PdM : Si je ne m'abuse, vous avez vécu pendant un certain moment en Europe. Quelles souvenirs en avez-vous gardé?

K. S. R. :  Ma femme est chimiste, et elle a effectué son travail post-doctorat dans un institut près de Zurich qui fait partie de l'Institut Fédéral de Technologie suisse (I.F.T.S). Et nous avons vécu à Zurich pendant deux années entre 1986 et 1987. Je me souviens de bien des choses de ces années, des souvenirs presque quotidiens si l'on peut dire, donc il faut que je les résume: je me souviens des amis que nous avions à Zurich, dont beaucoup étaient des scientifiques de passage à l'I.F.T.S. Mais aussi mon équipe de baseball suisse. Et les communautés des fans de science-fiction de France et d'Angleterre. Je me souviens de mes randonnées dans les Alpes, et de notre vie à Zurich. Lisa et moi étions plus jeunes et nous n'avions pas d'enfants alors, ce qui nous a permis de voyager beaucoup, de rencontrer beaucoup de mondes et de visiter différents endroits. C'était merveilleux. Il existe en Europe une richesse de cultures, d’histoires et de paysages qui s’étend à chaque ville et à chaque vallée - elle est fractale et par conséquent presque infinie : un individu ne peut pas tout assimiler, mais il peut toutefois saisir une parcelle de cette richesse.

 


PdM :
Est-ce pour cela que vous avez imaginé Chroniques des Années Noires? Autrement dit, pourquoi avoir choisi une telle divergence (3)?

K. S. R. :  Il m'a semblé que le sujet ferait un bon roman. C'est la principale raison qui me décide à écrire un roman. Il y a plein d'idées intéressantes, et mon principal souci quand j'en ai une, c'est de savoir si ça peut donner un bon roman. Et l'idée d'un monde dans lequel les Européens n'auraient  plus existé à partir de 1350 m'a semblé être une excellente idée pour un roman. Parce que tout aurait changé, mais néanmoins il y aurait toujours eu des hommes à l'aube de grandes découvertes, qui leur auraient permis d'entrer en contact avec le reste du monde. Que serait-il arrivé? Qu'est ce qui aurait été différent, et qu'est ce qui n'aurait pas changé? Il m'a semblé que j'avais là l'idée pour l'uchronie la plus aboutie, la plus puissante que je connaisse.

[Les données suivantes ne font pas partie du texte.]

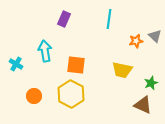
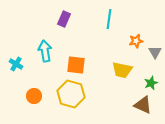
gray triangle: moved 16 px down; rotated 16 degrees clockwise
yellow hexagon: rotated 12 degrees counterclockwise
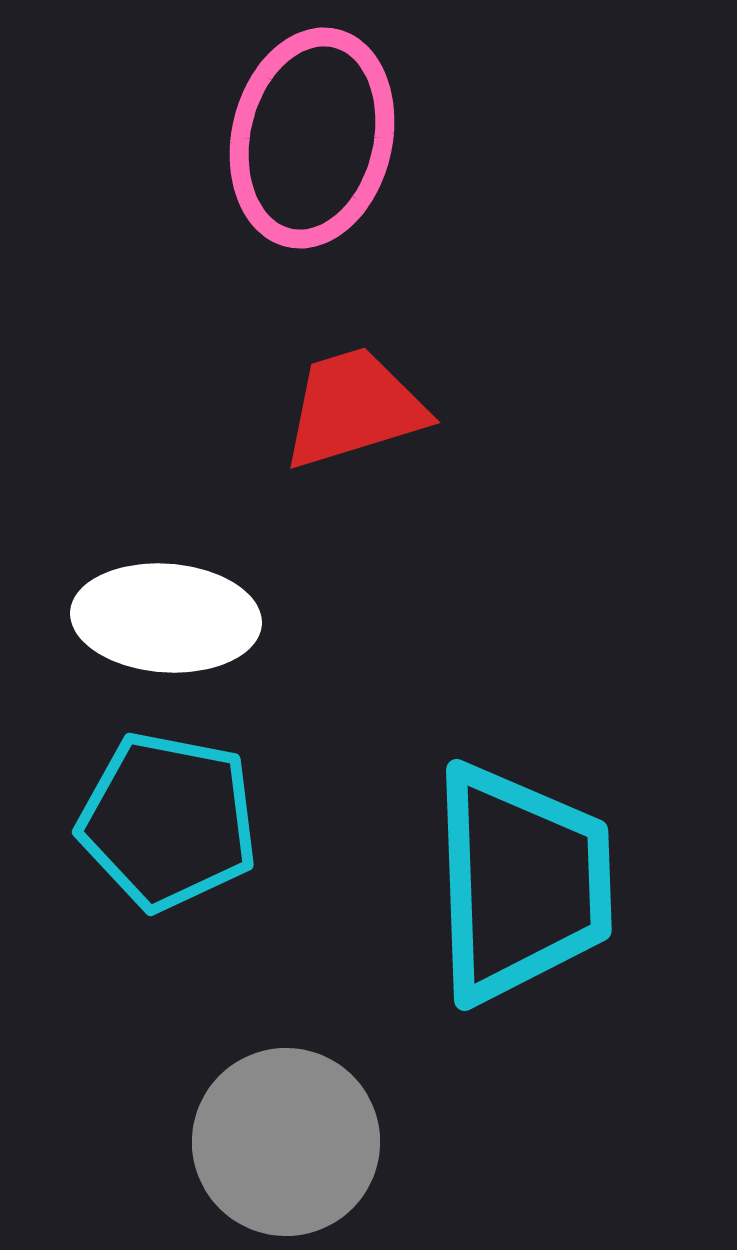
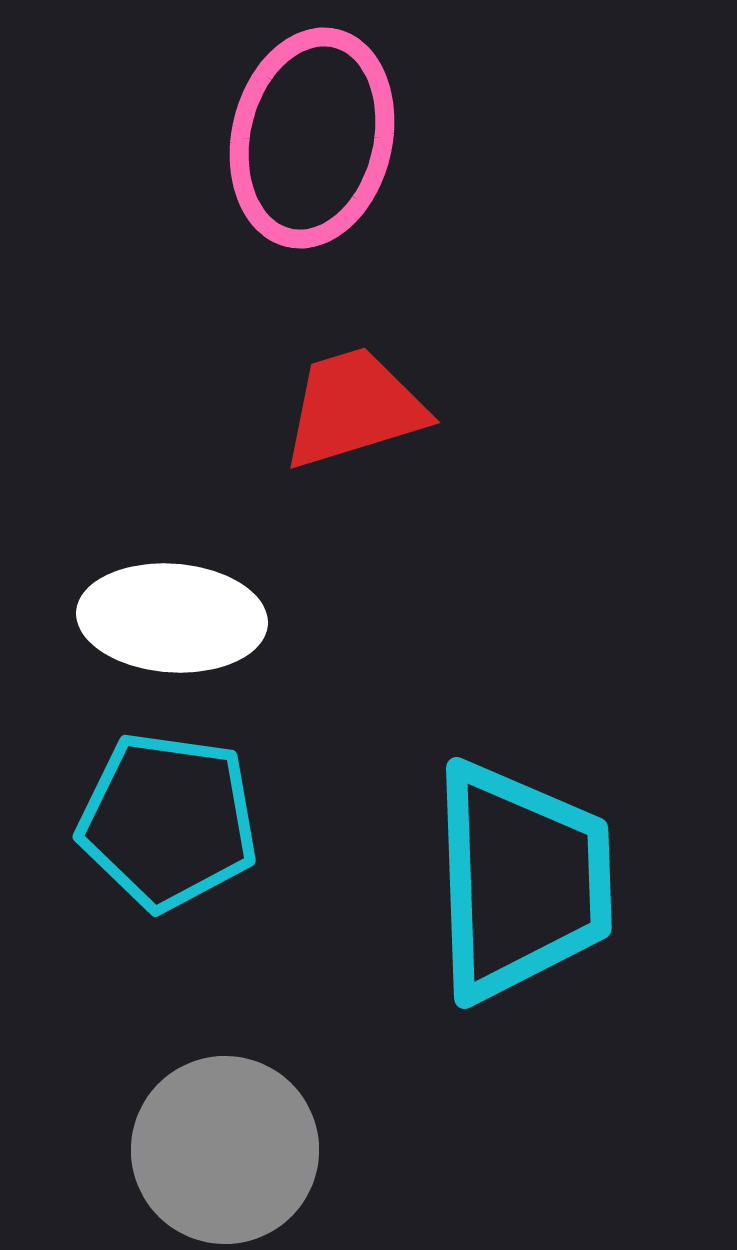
white ellipse: moved 6 px right
cyan pentagon: rotated 3 degrees counterclockwise
cyan trapezoid: moved 2 px up
gray circle: moved 61 px left, 8 px down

PdM : Vous savez certainement que Robert Silverberg a utilisé la même divergence pour La porte des mondes: l'avez-vous lu? Si vous deviez faire une comparaison entre les deux livres, quelles seraient les différences et les ressemblances?

K. S. R. :  J'ai entendu parler de La porte des mondes, dans lequel les Ottomans finissent par conquérir l'Europe, mais je ne l'ai pas lu. Il me semblait trop proche de l'idée que je voulais développer et que j'avais en tête depuis 20 ans. Je ne lis jamais les romans qui utilisent une idée identique à celle que je veux développer, parce que je ne veux pas savoir comment cette idée a pu être traitée auparavant. De cette façon je suis libre d'inventer ce qui me vient à l'esprit, sans aucune contrainte. Par conséquent, je ne connais pas les différences et les ressemblances entre le roman de R. Silverberg et le mien.

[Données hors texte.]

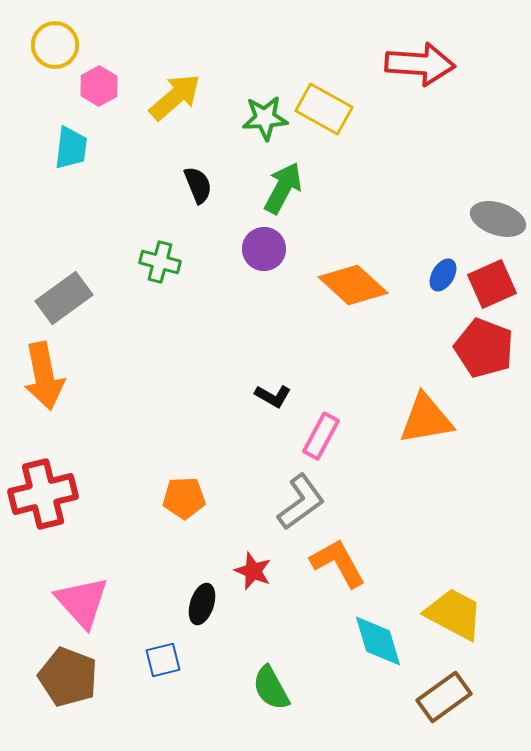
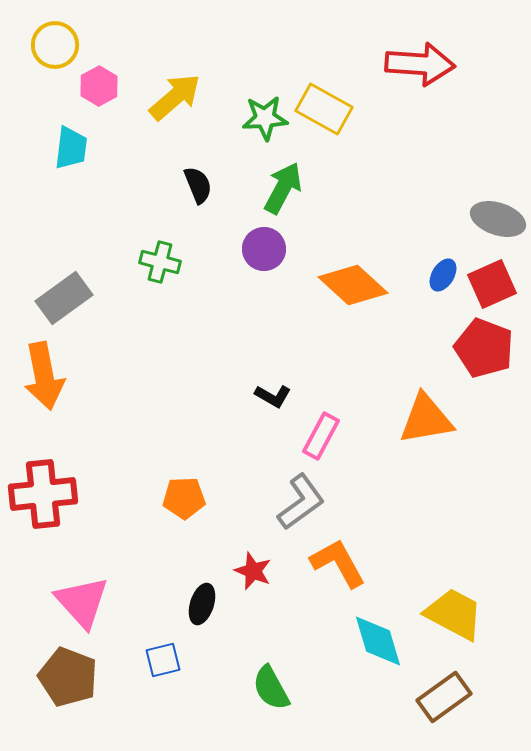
red cross: rotated 8 degrees clockwise
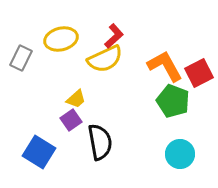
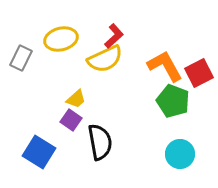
purple square: rotated 20 degrees counterclockwise
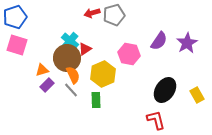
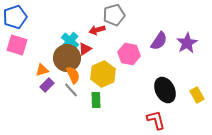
red arrow: moved 5 px right, 17 px down
black ellipse: rotated 60 degrees counterclockwise
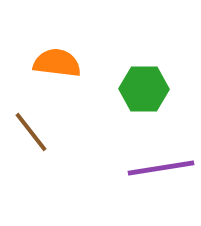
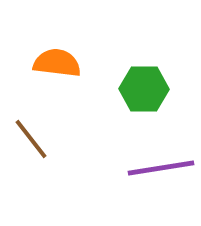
brown line: moved 7 px down
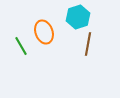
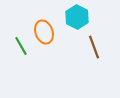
cyan hexagon: moved 1 px left; rotated 15 degrees counterclockwise
brown line: moved 6 px right, 3 px down; rotated 30 degrees counterclockwise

Ceci est l'exemple même d'une règle de travail vers laquelle j’ai évolué: en tant qu'auteur, je dois rester dans l’ignorance d’une partie de ce qui se fait dans le genre dans lequel j'écris. De cette façon, je demeure libre d'approfondir ces idées, voir même apporter un regard neuf. Il est important pour un auteur de conserver ses caractéristiques, et pour y parvenir il faut "ignorer" le travail des autres auteurs. Je n'ai lu aucun des romans sur Mars parus durant les années 80 et 90 (même si j'avais lu les romans antérieurs) et ça m’a incité à en faire une règle générale.

 


PdM :
Chroniques des Années Noires développe l'idée que la civilisation occidentale n'est pas la "pire": ne pensez-vous pas que cette approche risque de surprendre?

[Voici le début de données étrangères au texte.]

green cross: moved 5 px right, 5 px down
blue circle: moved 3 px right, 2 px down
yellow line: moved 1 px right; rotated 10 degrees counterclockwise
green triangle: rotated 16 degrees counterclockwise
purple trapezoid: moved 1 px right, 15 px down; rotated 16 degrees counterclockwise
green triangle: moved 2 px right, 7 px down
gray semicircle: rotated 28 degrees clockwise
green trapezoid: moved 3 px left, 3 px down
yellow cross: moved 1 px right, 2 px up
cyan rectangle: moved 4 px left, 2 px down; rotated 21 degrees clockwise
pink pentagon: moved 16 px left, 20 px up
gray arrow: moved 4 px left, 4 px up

K. S. R. :  Je ne sais pas. Dans notre monde, la civilisation occidentale est partie à la conquête de la planète, a déclenché de gigantesques conflits, et détient toujours la plus grande partie des richesses mondiales. Le bilan est assez mitigé. Mais dans le cours de l'Histoire, rien ne prouve qu'une autre civilisation aurait pu faire mieux si elle avait pu atteindre la suprématie mondiale.  A une telle échelle de généralisation, il est difficile de se prononcer.

 

PdM : Est-ce que "The Years of Rice and Salt" sera traduit en France? Et si oui, quand devrait sortir le roman?

K. S. R. :  Oui, le roman sera traduit en français. mais je ne sais pas quand il sortira. (4)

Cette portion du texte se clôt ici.